Tuesday, April 17, 2007

Virginia Tech Massacre: Are Things Getting Worse?


I was having a conversation with a coworker about the lack of empathy humans have for each other after the first headlines started trickling in on the internet newscast about the horrific tragedy that had happened over at Virginia Tech. At that reading, there were only 21 dead. Later, when the numbers started to rise, so did the empty feeling in my stomach that this was not only a devastating tragedy, but also something that will be referred to in history books along with Columbine, Waco, and..well, pick your horror show.

Later, she and I began talking about the concept of the state of human beings in general and how they treat each other: is it getting worse? In a supposedly "civilized" society, how does something like this happen? And is it happening more often?

I'm not a specialist in history; I was always interested but spent most of my time writing or reading fiction, so I'm not going to sit here and wax philosophical on what I don't really know jack about. But I will say this: there are two sides in the answer to this proverbial coin, at least for me.

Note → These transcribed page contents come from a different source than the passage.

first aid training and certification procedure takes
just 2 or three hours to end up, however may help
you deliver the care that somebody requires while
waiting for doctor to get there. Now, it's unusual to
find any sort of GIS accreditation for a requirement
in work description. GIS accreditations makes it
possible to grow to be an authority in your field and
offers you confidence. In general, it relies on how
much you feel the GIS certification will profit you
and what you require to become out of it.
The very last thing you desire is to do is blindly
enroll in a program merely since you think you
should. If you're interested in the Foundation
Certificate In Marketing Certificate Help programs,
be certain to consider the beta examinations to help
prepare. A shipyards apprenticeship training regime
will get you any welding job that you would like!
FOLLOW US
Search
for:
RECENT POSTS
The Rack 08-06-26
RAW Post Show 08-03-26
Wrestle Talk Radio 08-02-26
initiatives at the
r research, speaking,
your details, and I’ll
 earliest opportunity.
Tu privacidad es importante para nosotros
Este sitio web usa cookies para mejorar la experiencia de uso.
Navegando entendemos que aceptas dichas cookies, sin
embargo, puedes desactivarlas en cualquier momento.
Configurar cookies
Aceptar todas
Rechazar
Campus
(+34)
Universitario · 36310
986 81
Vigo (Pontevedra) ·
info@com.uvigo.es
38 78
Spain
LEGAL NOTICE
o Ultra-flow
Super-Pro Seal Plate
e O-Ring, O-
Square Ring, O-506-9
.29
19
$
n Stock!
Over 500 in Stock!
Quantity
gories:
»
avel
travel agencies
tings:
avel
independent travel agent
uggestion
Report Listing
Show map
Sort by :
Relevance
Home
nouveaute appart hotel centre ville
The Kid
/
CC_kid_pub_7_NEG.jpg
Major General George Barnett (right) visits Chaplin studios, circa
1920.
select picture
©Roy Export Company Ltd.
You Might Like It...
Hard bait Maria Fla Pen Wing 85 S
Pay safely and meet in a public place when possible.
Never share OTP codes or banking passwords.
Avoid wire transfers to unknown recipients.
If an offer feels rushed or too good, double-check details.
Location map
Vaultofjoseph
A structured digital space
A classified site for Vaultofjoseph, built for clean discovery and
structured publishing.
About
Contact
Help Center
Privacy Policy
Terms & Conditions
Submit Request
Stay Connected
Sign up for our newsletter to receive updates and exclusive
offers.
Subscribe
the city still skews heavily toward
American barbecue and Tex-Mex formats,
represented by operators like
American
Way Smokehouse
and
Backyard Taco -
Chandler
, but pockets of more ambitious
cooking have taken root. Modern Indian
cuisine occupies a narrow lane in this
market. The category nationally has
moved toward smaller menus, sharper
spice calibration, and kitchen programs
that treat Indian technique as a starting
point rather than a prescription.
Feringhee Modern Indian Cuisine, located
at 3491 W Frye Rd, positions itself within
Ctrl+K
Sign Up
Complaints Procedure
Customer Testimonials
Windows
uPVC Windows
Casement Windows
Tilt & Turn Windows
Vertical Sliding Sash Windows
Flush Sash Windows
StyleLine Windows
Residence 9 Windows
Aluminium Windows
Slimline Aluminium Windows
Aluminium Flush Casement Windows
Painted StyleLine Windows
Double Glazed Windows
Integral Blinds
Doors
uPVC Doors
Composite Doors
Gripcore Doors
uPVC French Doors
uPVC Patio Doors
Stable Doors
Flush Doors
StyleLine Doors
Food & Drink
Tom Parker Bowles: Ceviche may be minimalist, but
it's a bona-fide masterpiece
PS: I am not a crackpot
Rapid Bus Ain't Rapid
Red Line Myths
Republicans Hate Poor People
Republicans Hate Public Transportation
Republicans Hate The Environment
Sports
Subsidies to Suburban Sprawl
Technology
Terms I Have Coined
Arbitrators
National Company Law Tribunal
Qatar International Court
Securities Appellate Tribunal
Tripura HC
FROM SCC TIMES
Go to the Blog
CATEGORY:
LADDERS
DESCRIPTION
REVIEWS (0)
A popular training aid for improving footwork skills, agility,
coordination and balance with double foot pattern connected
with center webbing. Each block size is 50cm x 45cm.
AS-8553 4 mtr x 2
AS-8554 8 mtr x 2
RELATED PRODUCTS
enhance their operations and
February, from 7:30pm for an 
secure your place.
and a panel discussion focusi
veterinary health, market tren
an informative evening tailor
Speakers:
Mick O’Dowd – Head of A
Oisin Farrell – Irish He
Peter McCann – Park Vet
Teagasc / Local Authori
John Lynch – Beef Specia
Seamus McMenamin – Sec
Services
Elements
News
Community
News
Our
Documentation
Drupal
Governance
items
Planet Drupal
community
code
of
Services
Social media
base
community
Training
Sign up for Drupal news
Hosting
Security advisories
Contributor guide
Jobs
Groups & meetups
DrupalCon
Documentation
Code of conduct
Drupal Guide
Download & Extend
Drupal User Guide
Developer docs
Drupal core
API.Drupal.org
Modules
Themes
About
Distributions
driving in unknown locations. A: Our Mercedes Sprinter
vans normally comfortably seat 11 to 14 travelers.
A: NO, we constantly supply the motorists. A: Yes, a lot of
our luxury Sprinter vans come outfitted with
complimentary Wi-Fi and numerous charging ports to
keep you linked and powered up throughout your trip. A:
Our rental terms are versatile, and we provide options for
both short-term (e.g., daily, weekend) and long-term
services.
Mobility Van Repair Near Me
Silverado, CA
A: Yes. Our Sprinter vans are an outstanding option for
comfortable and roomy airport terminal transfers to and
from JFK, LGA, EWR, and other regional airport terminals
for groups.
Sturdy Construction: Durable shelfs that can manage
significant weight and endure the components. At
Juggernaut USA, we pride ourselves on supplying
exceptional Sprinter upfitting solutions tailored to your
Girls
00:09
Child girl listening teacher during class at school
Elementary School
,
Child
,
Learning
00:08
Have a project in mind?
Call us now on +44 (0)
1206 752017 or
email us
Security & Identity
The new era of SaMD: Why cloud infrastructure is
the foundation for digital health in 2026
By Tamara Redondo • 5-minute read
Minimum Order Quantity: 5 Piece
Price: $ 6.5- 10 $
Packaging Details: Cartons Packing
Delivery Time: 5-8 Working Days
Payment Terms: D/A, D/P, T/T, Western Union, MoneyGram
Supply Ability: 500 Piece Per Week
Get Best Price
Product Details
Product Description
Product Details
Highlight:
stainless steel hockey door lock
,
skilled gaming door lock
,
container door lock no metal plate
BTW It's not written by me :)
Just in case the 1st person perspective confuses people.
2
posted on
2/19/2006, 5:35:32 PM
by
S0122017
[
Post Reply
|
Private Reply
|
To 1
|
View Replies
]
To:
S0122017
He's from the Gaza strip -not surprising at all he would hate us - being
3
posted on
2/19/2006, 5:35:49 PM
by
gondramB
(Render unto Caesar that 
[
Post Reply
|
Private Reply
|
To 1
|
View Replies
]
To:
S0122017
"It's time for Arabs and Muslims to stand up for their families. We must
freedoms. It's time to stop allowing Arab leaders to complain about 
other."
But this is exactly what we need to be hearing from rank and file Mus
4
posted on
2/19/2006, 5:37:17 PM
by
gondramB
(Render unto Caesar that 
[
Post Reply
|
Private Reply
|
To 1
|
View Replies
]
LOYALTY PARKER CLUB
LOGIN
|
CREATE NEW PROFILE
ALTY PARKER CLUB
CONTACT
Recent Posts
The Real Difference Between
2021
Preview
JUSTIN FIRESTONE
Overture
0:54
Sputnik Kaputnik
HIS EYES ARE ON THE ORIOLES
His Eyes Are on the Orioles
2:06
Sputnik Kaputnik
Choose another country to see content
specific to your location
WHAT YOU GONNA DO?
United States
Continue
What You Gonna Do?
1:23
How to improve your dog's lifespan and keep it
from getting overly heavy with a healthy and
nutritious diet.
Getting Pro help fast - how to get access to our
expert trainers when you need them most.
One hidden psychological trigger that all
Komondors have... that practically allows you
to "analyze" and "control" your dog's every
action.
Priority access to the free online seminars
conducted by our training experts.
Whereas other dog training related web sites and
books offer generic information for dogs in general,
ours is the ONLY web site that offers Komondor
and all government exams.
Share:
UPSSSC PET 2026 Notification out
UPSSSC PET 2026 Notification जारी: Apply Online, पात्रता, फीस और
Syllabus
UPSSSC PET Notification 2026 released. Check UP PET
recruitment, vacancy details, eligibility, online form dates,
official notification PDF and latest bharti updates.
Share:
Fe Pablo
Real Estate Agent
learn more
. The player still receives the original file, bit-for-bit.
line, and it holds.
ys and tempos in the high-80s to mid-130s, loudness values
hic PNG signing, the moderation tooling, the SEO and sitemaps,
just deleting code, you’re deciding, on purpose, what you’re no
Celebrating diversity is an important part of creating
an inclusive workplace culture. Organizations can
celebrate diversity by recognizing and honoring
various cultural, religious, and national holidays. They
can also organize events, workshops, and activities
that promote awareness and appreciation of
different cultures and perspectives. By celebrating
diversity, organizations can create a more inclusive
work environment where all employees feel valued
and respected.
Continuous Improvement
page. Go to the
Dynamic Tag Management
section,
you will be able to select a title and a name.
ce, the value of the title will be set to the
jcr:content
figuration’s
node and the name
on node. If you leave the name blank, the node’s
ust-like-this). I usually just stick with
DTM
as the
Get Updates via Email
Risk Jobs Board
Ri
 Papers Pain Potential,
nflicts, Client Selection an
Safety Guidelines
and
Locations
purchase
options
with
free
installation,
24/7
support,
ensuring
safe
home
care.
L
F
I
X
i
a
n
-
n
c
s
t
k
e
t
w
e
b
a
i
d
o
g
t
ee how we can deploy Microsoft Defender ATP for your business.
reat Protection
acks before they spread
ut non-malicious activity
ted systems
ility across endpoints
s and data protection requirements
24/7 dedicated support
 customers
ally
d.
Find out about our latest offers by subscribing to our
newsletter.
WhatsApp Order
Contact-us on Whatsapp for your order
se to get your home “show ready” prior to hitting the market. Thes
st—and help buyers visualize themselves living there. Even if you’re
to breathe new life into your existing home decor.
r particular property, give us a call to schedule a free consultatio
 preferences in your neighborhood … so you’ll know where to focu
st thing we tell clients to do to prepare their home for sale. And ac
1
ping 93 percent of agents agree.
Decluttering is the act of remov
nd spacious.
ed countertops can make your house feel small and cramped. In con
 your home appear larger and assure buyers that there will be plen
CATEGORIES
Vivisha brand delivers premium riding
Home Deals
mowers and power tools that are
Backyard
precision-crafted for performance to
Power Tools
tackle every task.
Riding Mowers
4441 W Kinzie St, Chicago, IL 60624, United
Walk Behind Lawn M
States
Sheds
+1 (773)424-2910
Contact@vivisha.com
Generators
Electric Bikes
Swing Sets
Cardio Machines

The first is that yes, it is getting worse. Many kids today are growing up not only faster (due to more exposure to more resources and information via our new information age and it's technological toys) but also with a sense of...arrogance and lack of respect and empathy for their fellow human. I see this trait spanning across economic, racial, gender, and religious lines. Whether it's rich priviledged kids who feel it's their right to do whatever they want or poor kids who feel that they have nothing to lose; black or white, green or purple; girls or boys; christians, jews, muslims - I see it.

I find myself starting to sound like my father..."When I was a kid..." but it's TRUE! When I was a kid, there was a sense of respect you had for your elders. Now, I get five year olds giving me the finger.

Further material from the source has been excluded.